Such A Thing Monday. The ladies at my morning restaurant have been juggling with various teas in the last week when I told them I couldn't drink coffee because of stomach problems, each having a different take on what kind was better from their own experience, so I mentioned they'd figured out the problem and I was going to have an operation to fix it in another month. I don't know if that was a good idea, mentioning the thing, but as I was leaving they said they'd bought me breakfast this morning to show their concern. Do you think I'd ever consider another café in Oakland for breakfast?
Oh, an aside: It isn't lying down that takes care of the aching stomach problem, but lying down on my stomach. Odd, the things you learn, if the incentive is right. Lying down on my side or my back doesn't seem to work, but lying on my stomach seems to do the trick lickety split. Just an aside, you understand, I'm not sure how this knowledge benefits the human condition.
So a successful breakfast, back to take a two hour nap (I have no idea why, I wasn't up all that late last night) and now, again, the day is ahead on Martin Luther King's birthday.
My old company finally added it to their holiday list while I was there, I forget when, but it had been a day on which some people would come to work and some people absolutely would not when the office remained open and it was considered optional. When I figured out this was an issue with my black colleagues I came on board - you had to be a little dense not to see the racist component at play - and showing the flag by taking the day off isn't exactly what you'd call sacrifice. No one seemed to hold it against anyone who didn't take the day off before the office made if official, but then there are many hurtful things that go unnoticed when you're not looking.

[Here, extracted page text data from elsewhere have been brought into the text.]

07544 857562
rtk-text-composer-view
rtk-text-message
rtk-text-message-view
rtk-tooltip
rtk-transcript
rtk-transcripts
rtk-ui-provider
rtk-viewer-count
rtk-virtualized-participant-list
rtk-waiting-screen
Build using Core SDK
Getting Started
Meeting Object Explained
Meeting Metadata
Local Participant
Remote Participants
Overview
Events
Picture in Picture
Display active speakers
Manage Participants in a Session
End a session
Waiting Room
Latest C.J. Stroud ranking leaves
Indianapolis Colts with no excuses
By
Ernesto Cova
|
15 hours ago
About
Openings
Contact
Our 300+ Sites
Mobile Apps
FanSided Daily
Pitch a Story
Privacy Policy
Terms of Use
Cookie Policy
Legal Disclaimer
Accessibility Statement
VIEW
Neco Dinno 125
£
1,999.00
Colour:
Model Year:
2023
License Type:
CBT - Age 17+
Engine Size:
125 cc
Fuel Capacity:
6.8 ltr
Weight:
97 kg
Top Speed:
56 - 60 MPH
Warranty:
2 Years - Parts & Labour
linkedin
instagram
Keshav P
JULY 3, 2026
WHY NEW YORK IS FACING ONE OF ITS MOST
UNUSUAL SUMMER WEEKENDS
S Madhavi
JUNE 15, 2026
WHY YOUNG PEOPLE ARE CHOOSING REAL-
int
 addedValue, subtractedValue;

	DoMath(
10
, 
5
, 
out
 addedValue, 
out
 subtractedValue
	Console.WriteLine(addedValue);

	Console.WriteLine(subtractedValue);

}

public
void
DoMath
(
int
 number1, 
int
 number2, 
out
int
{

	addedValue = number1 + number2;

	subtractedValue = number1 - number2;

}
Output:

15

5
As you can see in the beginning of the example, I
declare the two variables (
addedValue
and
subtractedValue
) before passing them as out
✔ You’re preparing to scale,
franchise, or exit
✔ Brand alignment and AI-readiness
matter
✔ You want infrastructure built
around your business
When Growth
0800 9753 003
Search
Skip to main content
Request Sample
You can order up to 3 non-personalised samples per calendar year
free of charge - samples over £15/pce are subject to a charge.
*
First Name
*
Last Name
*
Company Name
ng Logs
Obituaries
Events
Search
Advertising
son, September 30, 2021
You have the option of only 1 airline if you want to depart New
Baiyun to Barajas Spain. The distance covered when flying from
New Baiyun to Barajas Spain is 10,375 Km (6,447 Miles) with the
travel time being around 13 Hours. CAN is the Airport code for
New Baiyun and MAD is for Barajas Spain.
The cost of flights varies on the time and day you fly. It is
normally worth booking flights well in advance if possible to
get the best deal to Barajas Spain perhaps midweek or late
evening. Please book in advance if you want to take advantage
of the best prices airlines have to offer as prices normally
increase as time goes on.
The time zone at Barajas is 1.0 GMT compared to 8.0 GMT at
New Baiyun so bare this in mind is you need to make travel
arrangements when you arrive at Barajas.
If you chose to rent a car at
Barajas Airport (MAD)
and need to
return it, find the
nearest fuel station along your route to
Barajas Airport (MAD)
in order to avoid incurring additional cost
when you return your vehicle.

Martin Luther King was assassinated on April 4, 1968 when I was in the army stationed south of Seattle waiting to be sent to Vietnam sometime in June. Wrapped up in my own foggy concerns, the entire nation in the middle of a gut wrenching re-examination of what it stood for, the ensuing outbreaks of violence when Dr. King was killed seemed to be happening in another world, somewhere in places like Los Angeles, Motor City, in the northeast and the south. Exotic places, something that was happening “out there” adding gasoline to a fire, a fire that would kill Robert Kennedy the coming year in Los Angeles.
But that was then, this is now, with Barack Obama tomorrow becoming the forty-fourth President of the United States. Just the thought of another attempted assassination brings those memories back, pings a deep dread this transition could be aborted and begin another dark chapter, the last thing we need to even think about on this day and tomorrow. Both our hope for the future and possibility of a Kennedy - King despair are now here in one single man. Let's go with hope this time around, “change” if you will, and keep the dark side of those memories buried. Those who were very young or not yet born in the late sixties don't have the visceral experience of that time, the events chapters in a book, paragraphs in a chapter. Barack Obama was two years old when Martin Luther King gave his “I Have A Dream” speech at the Lincoln Memorial, time for a better outcome.
That's too down. Even mentioning the subject gives me the willies. It opens channels to old wounds, but wounds that have been healing over time and now, maybe, have a better chance to come to completion, maybe not in our lives, but soon. The Bush years for me were mind numbing years, years when I wondered what kind of alien planet I'd stumbled upon, politics reduced to the level of hawking fifties rock and roll collections on late night television, but without the music. A colorless landscape of “good versus evil” as you watched them de-construct the Constitution.
Maybe you should go back and delete all of this.
Later. A walk around Jack London Square, the Square almost empty, but the restaurants full of people looking out through their windows; the downtown business area crowded I thought for a holiday. Oh, right. Not everybody takes it as a holiday.
Back now, a little antsy, not particularly hungry but thinking of places to go to get out of the apartment again to get something to eat. What do I have to eat here in the apartment? I've been half watching my diet over this last year, nothing I've been too conscious about, losing a pound here, a pound there, but now this stomach thing has caused me to question “am I really hungry” whenever the thought of food arises. What would life be like if I only ate when I was actually hungry? Silly, of course. No would actually do such a thing.